_WHAT YOU ARE ASKED TO DO:_ Return only this: the line with "FTPコマンドは、標準" and all the lines that follow it below, through the final one, exactly as they are.
INPUT Block Start
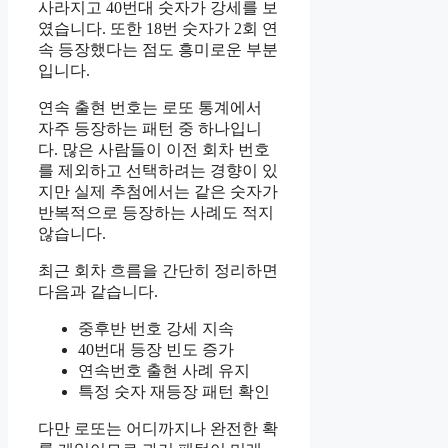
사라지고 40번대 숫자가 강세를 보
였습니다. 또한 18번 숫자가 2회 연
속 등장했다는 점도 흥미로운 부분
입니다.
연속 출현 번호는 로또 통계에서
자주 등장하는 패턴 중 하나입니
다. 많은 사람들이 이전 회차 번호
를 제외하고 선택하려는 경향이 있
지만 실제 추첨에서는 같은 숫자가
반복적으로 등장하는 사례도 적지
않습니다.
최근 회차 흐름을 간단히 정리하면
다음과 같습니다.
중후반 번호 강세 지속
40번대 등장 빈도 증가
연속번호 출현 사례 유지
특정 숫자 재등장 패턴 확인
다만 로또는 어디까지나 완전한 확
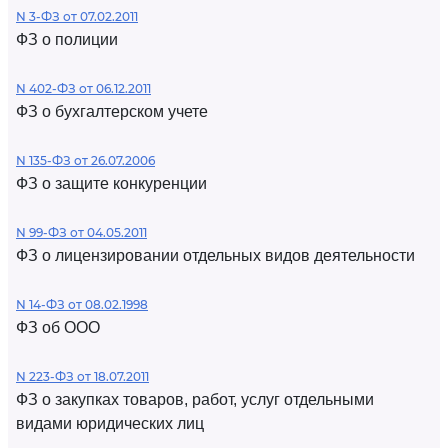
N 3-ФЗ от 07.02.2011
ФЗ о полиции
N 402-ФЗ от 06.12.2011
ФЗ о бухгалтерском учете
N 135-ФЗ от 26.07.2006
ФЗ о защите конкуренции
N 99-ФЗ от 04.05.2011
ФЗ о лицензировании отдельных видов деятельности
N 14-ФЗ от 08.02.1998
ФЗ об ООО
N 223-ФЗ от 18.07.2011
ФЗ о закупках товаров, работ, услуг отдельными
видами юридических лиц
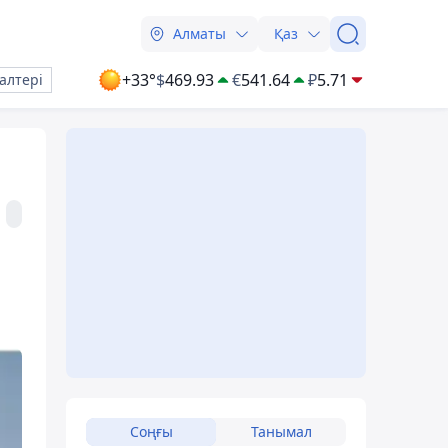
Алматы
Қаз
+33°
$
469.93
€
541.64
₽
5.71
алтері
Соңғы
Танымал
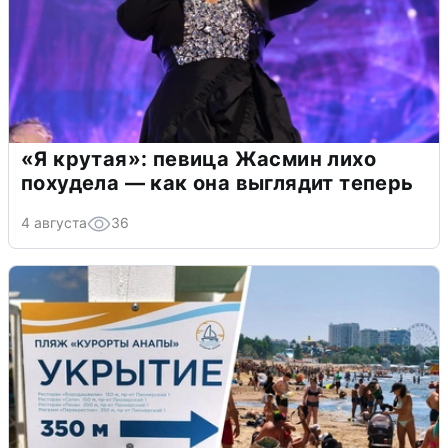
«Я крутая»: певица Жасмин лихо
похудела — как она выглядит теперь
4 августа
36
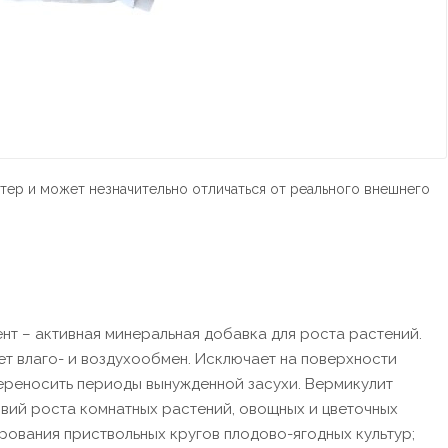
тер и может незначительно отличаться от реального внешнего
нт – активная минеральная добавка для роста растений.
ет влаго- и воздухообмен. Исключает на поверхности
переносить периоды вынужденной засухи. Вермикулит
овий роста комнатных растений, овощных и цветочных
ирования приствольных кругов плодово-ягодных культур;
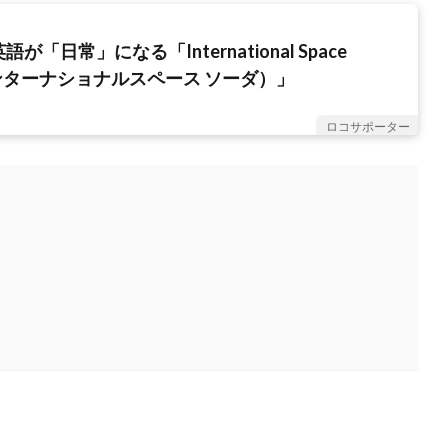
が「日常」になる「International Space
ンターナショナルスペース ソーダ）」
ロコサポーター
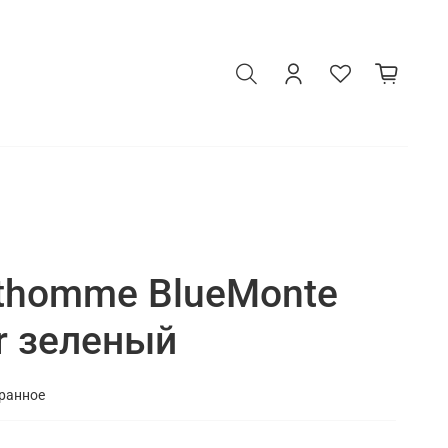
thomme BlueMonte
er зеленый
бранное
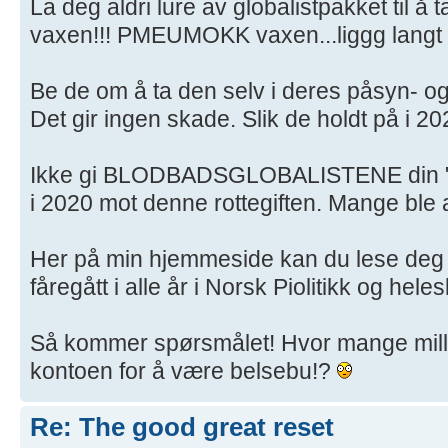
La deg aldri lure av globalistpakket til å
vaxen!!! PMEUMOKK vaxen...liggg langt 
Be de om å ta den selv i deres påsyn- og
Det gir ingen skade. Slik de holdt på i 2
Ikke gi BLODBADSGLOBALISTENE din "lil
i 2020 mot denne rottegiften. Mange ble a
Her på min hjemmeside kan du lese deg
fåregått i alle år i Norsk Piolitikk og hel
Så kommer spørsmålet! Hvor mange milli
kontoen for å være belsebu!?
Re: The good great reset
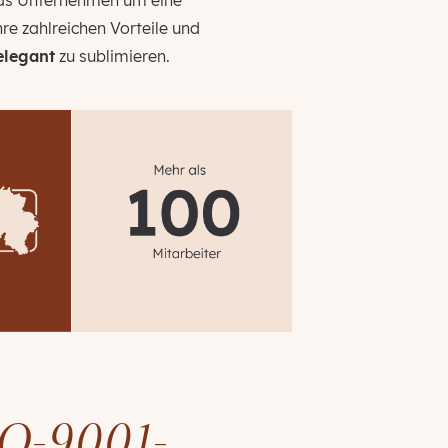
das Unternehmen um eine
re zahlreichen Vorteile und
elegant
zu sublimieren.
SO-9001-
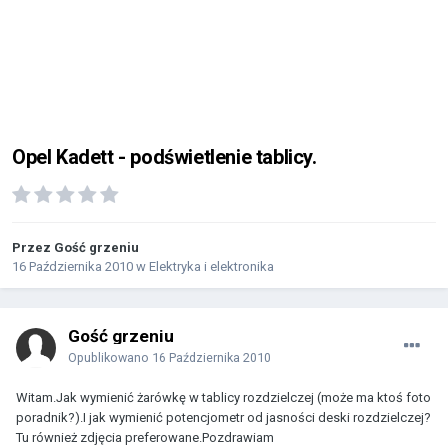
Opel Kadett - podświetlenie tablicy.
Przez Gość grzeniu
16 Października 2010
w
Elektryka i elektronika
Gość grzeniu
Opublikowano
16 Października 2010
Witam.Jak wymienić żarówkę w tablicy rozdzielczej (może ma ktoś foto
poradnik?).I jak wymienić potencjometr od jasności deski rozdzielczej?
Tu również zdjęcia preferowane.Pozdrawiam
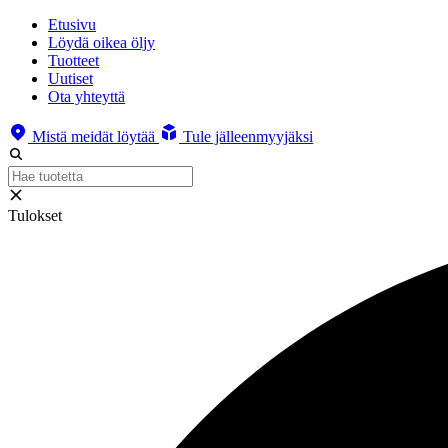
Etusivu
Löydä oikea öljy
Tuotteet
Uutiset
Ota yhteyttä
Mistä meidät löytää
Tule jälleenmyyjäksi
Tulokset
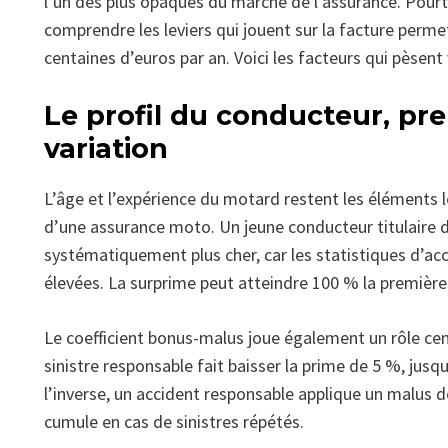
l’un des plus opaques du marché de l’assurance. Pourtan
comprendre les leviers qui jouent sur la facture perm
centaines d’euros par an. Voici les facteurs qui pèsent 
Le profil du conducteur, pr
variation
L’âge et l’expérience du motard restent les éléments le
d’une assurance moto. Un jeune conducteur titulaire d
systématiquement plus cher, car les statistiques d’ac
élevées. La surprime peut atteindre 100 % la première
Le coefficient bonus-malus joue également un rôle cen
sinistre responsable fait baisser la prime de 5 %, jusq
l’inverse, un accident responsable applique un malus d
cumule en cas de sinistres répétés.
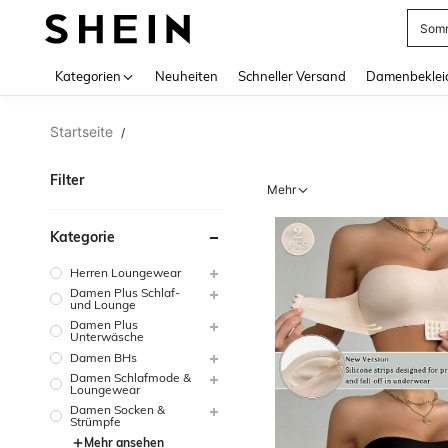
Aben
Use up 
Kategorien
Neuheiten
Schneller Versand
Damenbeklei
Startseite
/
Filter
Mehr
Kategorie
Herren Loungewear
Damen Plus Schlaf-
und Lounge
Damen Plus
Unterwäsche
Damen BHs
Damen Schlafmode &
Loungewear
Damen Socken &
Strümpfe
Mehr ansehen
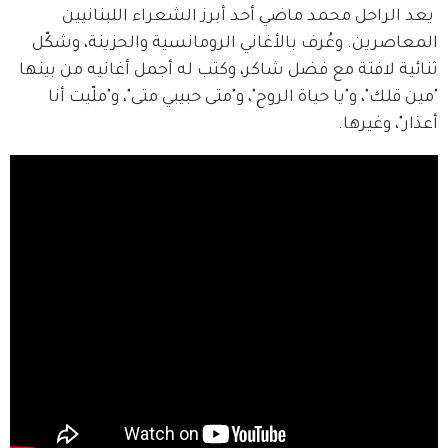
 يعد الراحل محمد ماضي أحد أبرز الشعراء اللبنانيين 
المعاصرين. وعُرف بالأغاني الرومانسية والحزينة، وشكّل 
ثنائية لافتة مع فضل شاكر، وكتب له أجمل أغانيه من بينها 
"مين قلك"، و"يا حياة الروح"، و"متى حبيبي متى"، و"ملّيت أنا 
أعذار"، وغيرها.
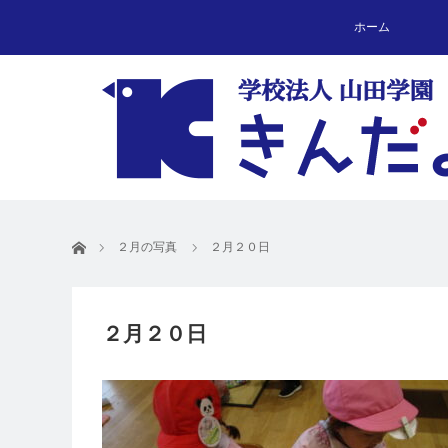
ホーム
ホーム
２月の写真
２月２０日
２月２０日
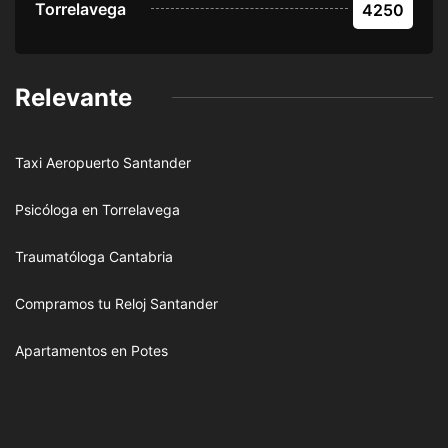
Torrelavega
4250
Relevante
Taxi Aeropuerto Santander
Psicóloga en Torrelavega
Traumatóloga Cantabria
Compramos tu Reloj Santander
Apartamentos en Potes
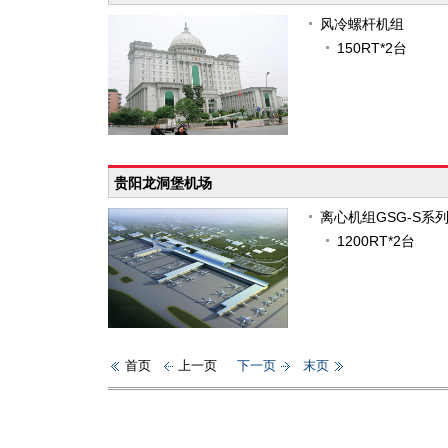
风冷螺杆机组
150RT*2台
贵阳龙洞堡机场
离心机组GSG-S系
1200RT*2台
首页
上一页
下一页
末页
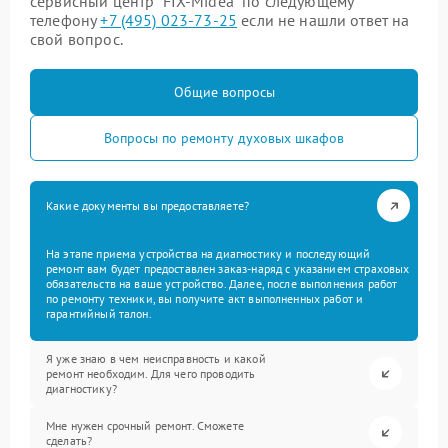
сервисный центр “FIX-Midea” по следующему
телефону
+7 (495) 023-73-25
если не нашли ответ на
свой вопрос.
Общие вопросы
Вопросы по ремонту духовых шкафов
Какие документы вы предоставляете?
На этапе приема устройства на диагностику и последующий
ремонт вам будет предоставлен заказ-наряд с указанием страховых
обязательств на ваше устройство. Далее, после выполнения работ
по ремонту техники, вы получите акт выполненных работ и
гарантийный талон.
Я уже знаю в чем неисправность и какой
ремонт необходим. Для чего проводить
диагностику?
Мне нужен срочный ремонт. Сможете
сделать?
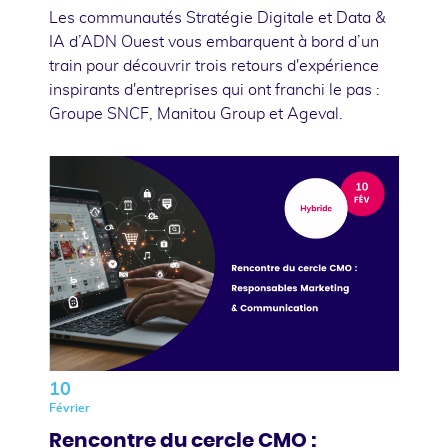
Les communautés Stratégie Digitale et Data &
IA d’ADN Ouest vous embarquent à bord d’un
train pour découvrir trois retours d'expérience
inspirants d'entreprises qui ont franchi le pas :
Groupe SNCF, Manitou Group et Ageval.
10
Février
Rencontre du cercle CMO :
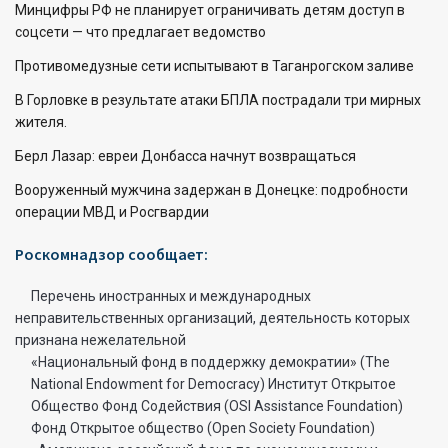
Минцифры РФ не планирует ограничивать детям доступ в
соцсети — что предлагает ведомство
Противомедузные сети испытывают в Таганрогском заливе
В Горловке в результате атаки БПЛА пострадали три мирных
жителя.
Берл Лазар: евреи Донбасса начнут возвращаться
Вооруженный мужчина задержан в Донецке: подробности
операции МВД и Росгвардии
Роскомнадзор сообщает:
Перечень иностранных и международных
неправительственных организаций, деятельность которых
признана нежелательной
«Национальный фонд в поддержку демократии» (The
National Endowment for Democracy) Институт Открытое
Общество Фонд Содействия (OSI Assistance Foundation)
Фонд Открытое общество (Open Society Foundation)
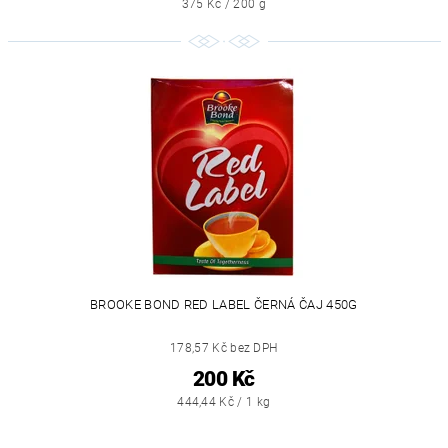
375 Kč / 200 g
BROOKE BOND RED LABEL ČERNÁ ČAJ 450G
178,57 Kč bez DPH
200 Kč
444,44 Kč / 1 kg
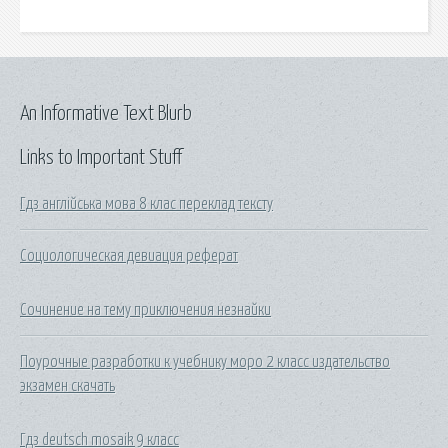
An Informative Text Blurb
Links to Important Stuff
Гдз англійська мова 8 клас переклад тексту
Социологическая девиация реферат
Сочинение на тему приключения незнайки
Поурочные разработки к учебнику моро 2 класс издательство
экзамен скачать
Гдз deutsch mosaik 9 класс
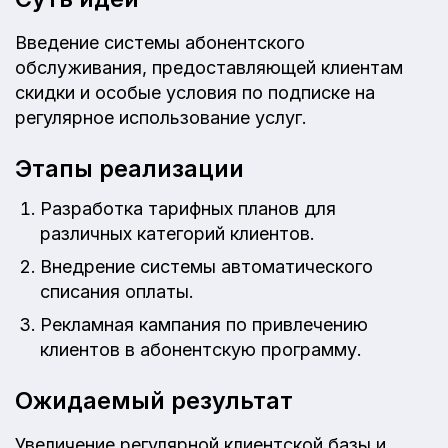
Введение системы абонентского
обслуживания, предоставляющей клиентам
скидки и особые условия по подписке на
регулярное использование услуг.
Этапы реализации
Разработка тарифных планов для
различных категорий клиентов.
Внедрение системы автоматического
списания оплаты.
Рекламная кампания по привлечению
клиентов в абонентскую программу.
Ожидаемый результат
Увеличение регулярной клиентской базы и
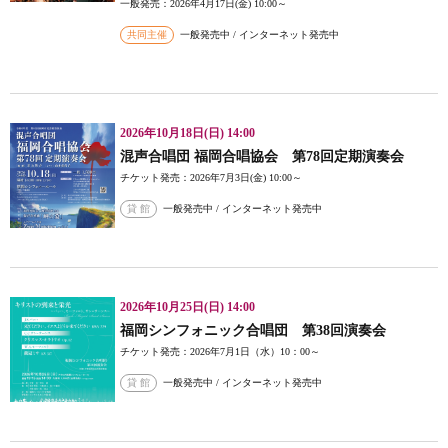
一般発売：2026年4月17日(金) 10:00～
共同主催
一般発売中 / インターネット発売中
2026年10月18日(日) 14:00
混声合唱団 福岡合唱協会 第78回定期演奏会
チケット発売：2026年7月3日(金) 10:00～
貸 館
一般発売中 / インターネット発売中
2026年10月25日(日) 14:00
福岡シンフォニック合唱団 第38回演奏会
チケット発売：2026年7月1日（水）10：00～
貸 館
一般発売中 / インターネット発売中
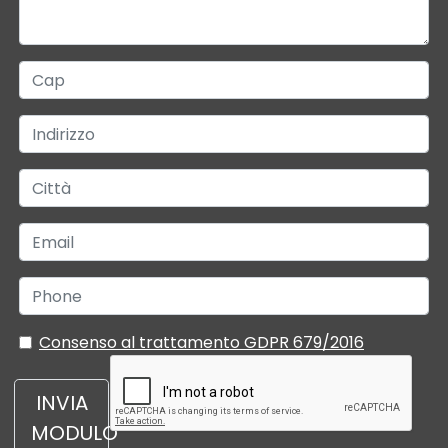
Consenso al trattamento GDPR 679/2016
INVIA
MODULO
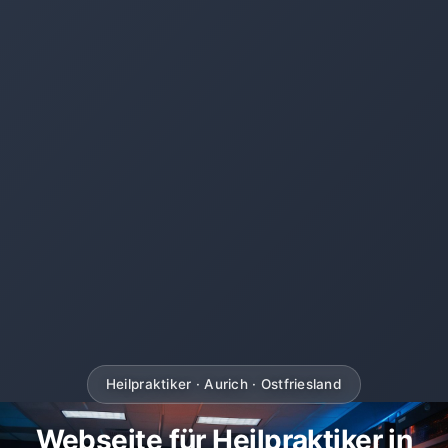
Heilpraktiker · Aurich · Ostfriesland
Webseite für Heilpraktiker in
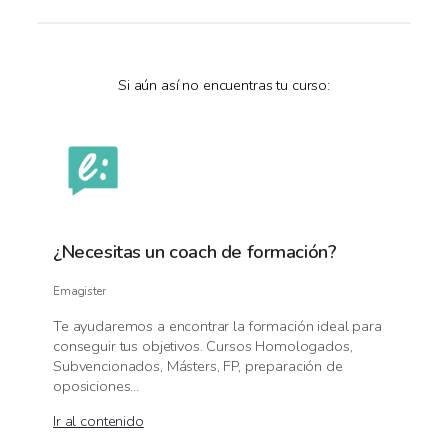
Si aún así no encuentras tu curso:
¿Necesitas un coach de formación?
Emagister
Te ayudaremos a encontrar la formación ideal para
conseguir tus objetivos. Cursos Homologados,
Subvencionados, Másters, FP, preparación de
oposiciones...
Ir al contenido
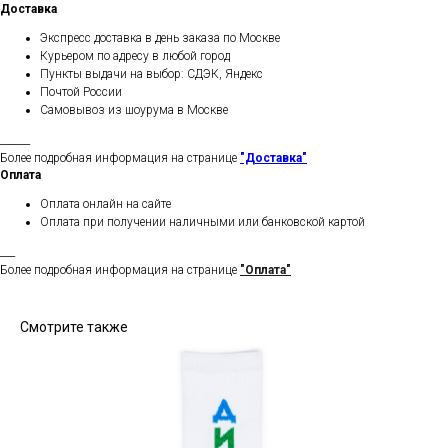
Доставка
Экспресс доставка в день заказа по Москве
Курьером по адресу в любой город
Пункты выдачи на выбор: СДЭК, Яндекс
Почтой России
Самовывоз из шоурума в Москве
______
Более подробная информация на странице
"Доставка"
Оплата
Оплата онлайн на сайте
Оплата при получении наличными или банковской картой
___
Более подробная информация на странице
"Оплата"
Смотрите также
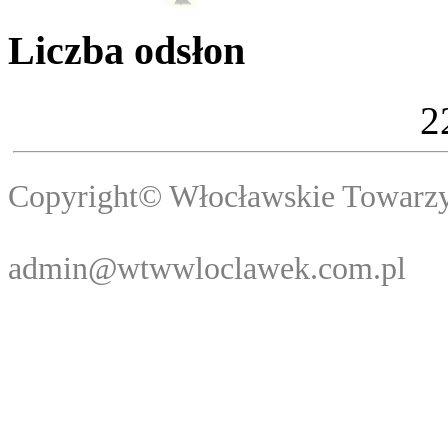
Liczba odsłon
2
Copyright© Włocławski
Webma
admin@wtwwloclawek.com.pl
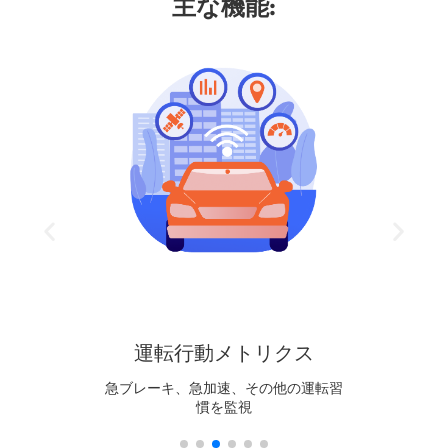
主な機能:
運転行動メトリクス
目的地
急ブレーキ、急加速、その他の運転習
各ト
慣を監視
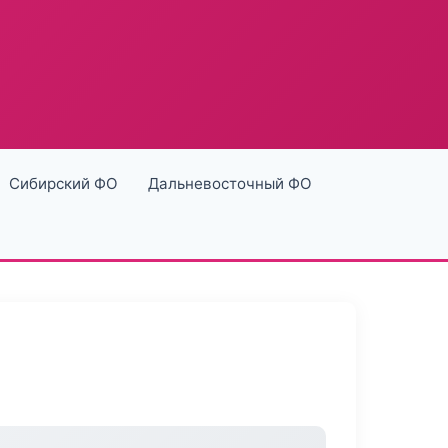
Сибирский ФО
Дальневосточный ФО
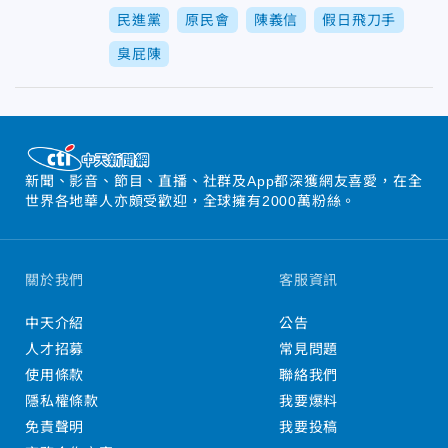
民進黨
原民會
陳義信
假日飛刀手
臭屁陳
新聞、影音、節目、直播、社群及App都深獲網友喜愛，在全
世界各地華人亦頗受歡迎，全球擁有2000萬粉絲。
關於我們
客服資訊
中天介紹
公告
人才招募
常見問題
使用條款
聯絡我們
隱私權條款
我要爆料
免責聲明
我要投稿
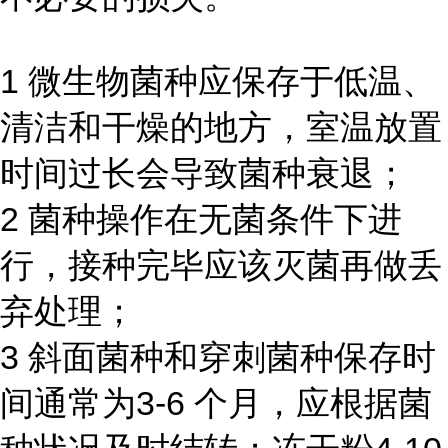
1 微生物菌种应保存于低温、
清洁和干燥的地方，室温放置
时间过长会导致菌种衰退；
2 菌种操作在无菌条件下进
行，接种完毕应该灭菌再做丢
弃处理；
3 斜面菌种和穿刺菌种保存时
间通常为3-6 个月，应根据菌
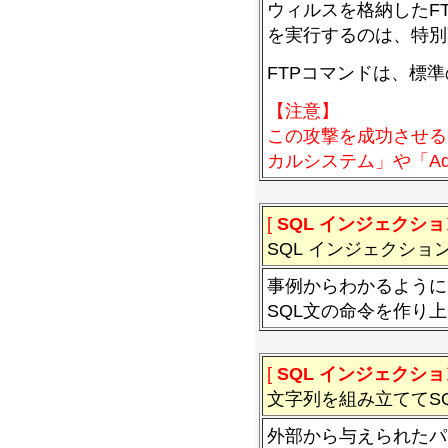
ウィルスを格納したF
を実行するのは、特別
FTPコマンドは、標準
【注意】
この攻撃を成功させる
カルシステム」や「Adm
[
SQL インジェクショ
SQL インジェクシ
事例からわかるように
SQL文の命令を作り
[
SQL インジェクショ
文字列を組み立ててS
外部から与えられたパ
INPUT Block End
_TASK RESPONSE:_
FTPコマンドは、標準
【注意】
この攻撃を成功させる
カルシステム」や「Adm
[
SQL インジェクショ
SQL インジェクシ
事例からわかるように
SQL文の命令を作り
[
SQL インジェクショ
文字列を組み立ててS
外部から与えられたパ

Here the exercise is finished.